LRDC Accolades
Tessa Benson-Greenwald Receives Grant-In-Aid from SPSSI
January 17, 2023
LRDC Post-Doc Tessa Benson-Greenwald has received a Grant-In-Aid from the Society for the Psychological Study of Social Issues (SPSSI). Greenwald received this grant for her project "Valuing Perspectives and Promoting Inclusion: The Impact of valuing subjectivity in STEM contexts for underrepresented groups." The SPSSI Grant-In-Aid provides support of scientific research in social problem areas related to the basic interests and goals of SPSSI and particularly to those that are not likely to receive support from traditional sources.
Ming-Te Wang Named Highly Cited Researcher
November 21, 2022
LRDC Senior Scientist Ming-Te Wang was named a highly cited researcher in the field of Psychiatry and Psychology by Clarivate! Wang's research is in the top 1% of cited papers in Clarivate's database. Highly Cited Researchers have demonstrated significant and broad influence reflected in their publication of multiple highly cited papers over the last decade. These highly cited papers rank in the top 1% by citations for a field or fields and publication year in the Web of Science™. Of the world's population of scientists and social scientists, Highly Cited Researchers™ are 1 in 1,000.
Diane Litman and Colleagues Win Best Paper Award
October 24, 2022
Kudos to LRDC Senior Scientist Diane Litman and co-authors Zhexiong Liu, Meiqi Guo, and Yue Dai who received Best Paper Award for "ImageArg: A Multi-modal Tweet Dataset for Image Persuasiveness Mining," at the 9th Workshop on Argument Mining, COLING, South Korea 2022. Argument mining provides methods that can find and visualize the main pro and con arguments in written text and dialogue and that enable argument search on the web for a topic of interest. In educational contexts, argument mining can be applied to written and diagrammed arguments for instructing and assessing students' critical thinking.

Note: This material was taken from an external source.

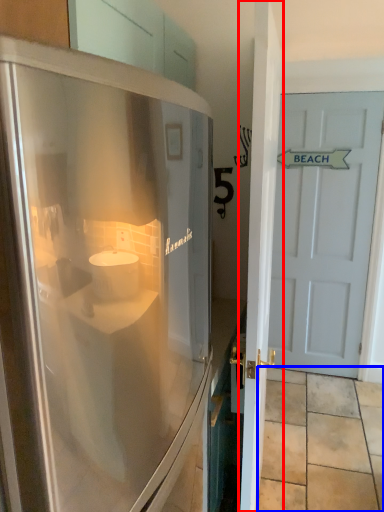 Question: Among these objects, which one is nearest to the camera, door (highlighted by a red box) or tile (highlighted by a blue box)?

Choices:
 (A) door
 (B) tile

Answer: (A)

Chandralekha Singh Receives American Physical Society Dwight Nicholson Medal
October 24, 2022
LRDC center associate Chandralekha Singh received the 2022 Dwight Nicholson Medal for Outreach from the American Physical Society. This award recognizes the humanitarian aspect of physics created through public lectures and public media, teaching, research, or science related activities. The medal's citation heralded Singh "for work in broadening access to physics through research into removing barriers to success in the field faced by marginalized groups and how to overcome them, and addressing those challenges directly through meaningful, research-based action." Along with being an LRDC Center Associate, Singh is the Director of the Discipline-Based Science Education Research Center (dB-SERC) and a professor in the Department of Physics and Astronomy. Read more about the award in Pittwire
Just Discipline Project Expands to More Schools
October 12, 2022
The Just Discipline Project, which aims to address disparities in suspension rates for Black and brown students in the region, expanded to include 12 more Pennsylvania schools in fall 2022 and will include another 8 this year. This expansion was supported by a $4 million grant from the U.S. Department of Education, $3 million from the Institute for Educational Science, and locally by The Heinz Endowments and The Pittsburgh Study at Children's Hospital.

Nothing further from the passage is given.